• _To do_: Examine the data below and state how many lines contain "Sommerbend", offering no other words.

• _Supplied records_:
━━━
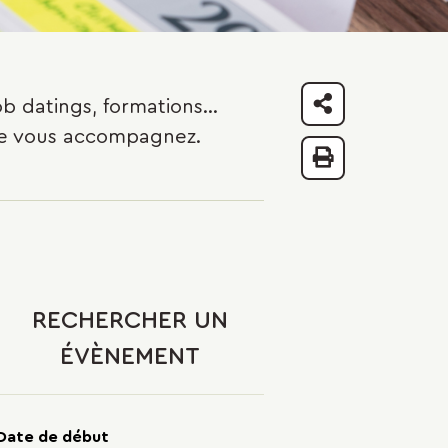
b datings, formations...
Partager
 que vous accompagnez.
Imprimer
RECHERCHER UN
ÉVÈNEMENT
Date de début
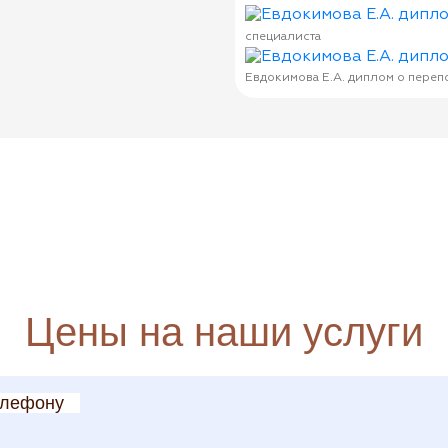
специалиста
Евдокимова Е.А. диплом о переп
Цены на наши услуги
елефону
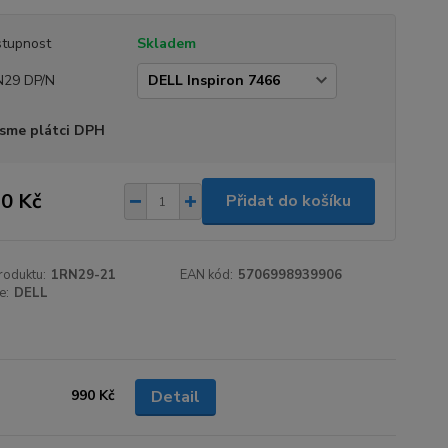
tupnost
Skladem
N29 DP/N
sme plátci DPH
0 Kč
Přidat do košíku
roduktu:
1RN29-21
EAN kód:
5706998939906
e:
DELL
990 Kč
Detail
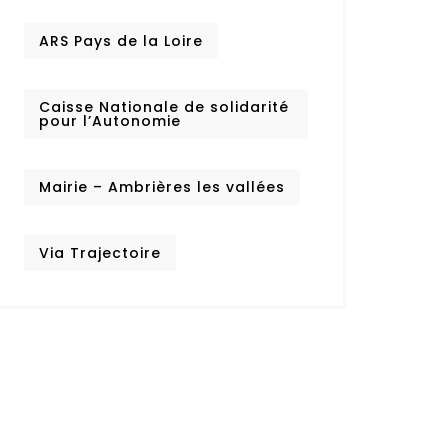
ARS Pays de la Loire
Caisse Nationale de solidarité
pour l’Autonomie
Mairie – Ambrières les vallées
Via Trajectoire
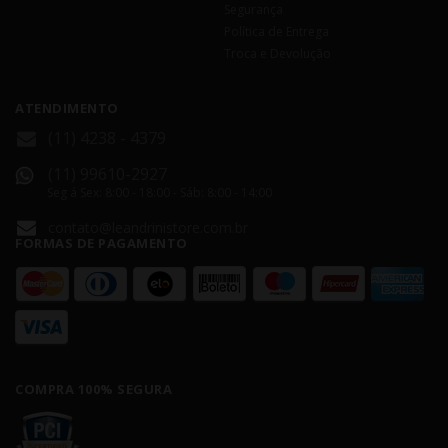
Segurança
Política de Entrega
Troca e Devolução
ATENDIMENTO
(11) 4238 - 4379
(11) 99610-2927
Seg á Sex: 8:00 - 18:00 - Sáb: 8:00 - 14:00
contato@leandrinistore.com.br
FORMAS DE PAGAMENTO
COMPRA 100% SEGURA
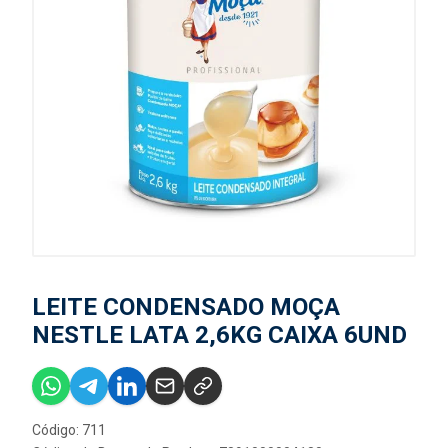
LEITE CONDENSADO MOÇA
NESTLE LATA 2,6KG CAIXA 6UND
Código: 711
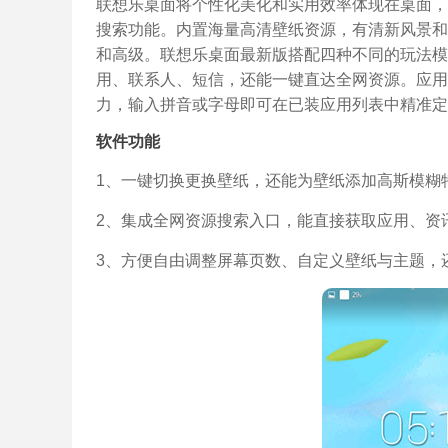
联想乐桌面将个性化美化和实用效率体现在桌面，自
搜索功能。内置海量高清壁纸资源，有清新风景和
和高级。联想乐桌面最新版搭配四种不同的玩法模
用、联系人、短信，还能一键直达全网资源。应用
力，输入拼音或字母即可在已装应用列表中精准定
软件功能
1、一键切换更换壁纸，还能为壁纸添加高斯模糊
2、集成全网资源搜索入口，能直接获取应用、资
3、方便自由调整屏幕页数、自定义壁纸与主题，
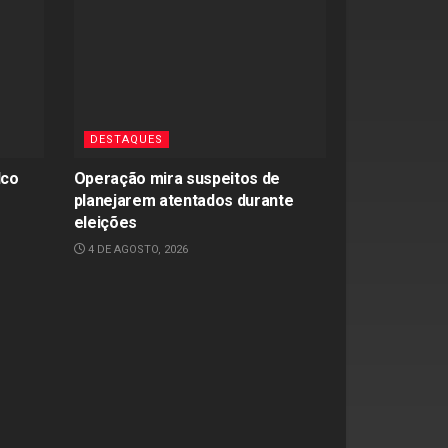
DESTAQUES
lco
Operação mira suspeitos de
planejarem atentados durante
eleições
4 DE AGOSTO, 2026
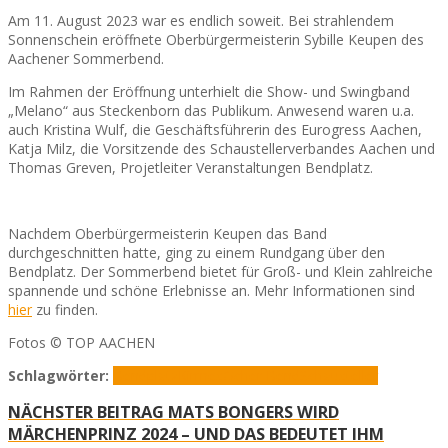
Am 11. August 2023 war es endlich soweit. Bei strahlendem
Sonnenschein eröffnete Oberbürgermeisterin Sybille Keupen des
Aachener Sommerbend.
Im Rahmen der Eröffnung unterhielt die Show- und Swingband
„Melano“ aus Steckenborn das Publikum. Anwesend waren u.a.
auch Kristina Wulf, die Geschäftsführerin des Eurogress Aachen,
Katja Milz, die Vorsitzende des Schaustellerverbandes Aachen und
Thomas Greven, Projetleiter Veranstaltungen Bendplatz.
Nachdem Oberbürgermeisterin Keupen das Band
durchgeschnitten hatte, ging zu einem Rundgang über den
Bendplatz. Der Sommerbend bietet für Groß- und Klein zahlreiche
spannende und schöne Erlebnisse an. Mehr Informationen sind
hier
zu finden.
Fotos © TOP AACHEN
Schlagwörter:
Bendplatz
Kirmes
Öcher Bend
Schausteller
NÄCHSTER BEITRAG
MATS BONGERS WIRD
MÄRCHENPRINZ 2024 – UND DAS BEDEUTET IHM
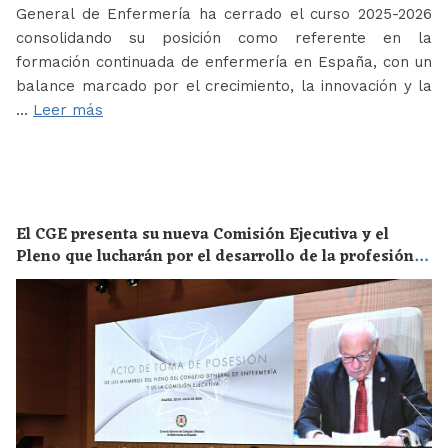
General de Enfermería ha cerrado el curso 2025-2026
consolidando su posición como referente en la
formación continuada de enfermería en España, con un
balance marcado por el crecimiento, la innovación y la
…
Leer más
El CGE presenta su nueva Comisión Ejecutiva y el
Pleno que lucharán por el desarrollo de la profesión
en los próximos años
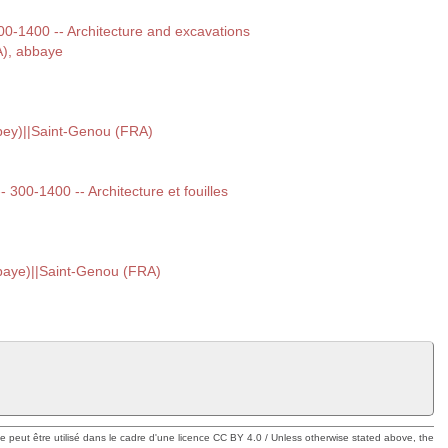
300-1400 -- Architecture and excavations
A), abbaye
bey)||Saint-Genou (FRA)
-- 300-1400 -- Architecture et fouilles
baye)||Saint-Genou (FRA)
ue peut être utilisé dans le cadre d'une licence CC BY 4.0 / Unless otherwise stated above, the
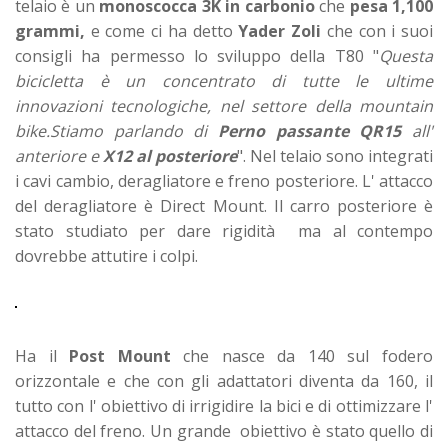
telaio è un
monoscocca 3K in carbonio
che
pesa 1,100
grammi,
e come ci ha detto
Yader Zoli
che con i suoi
consigli ha permesso lo sviluppo della T80 "
Questa
bicicletta è un concentrato di tutte le ultime
innovazioni tecnologiche, nel settore della mountain
bike.Stiamo parlando di
Perno passante QR15
all'
anteriore e
X12 al posteriore
". Nel telaio sono integrati
i cavi cambio, deragliatore e freno posteriore. L' attacco
del deragliatore è Direct Mount. Il carro posteriore è
stato studiato per dare rigidità ma al contempo
dovrebbe attutire i colpi.
Ha il
Post Mount
che nasce da 140 sul fodero
orizzontale e che con gli adattatori diventa da 160, il
tutto con l' obiettivo di irrigidire la bici e di ottimizzare l'
attacco del freno. Un grande obiettivo è stato quello di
━━━
• _Answer for the task_: 2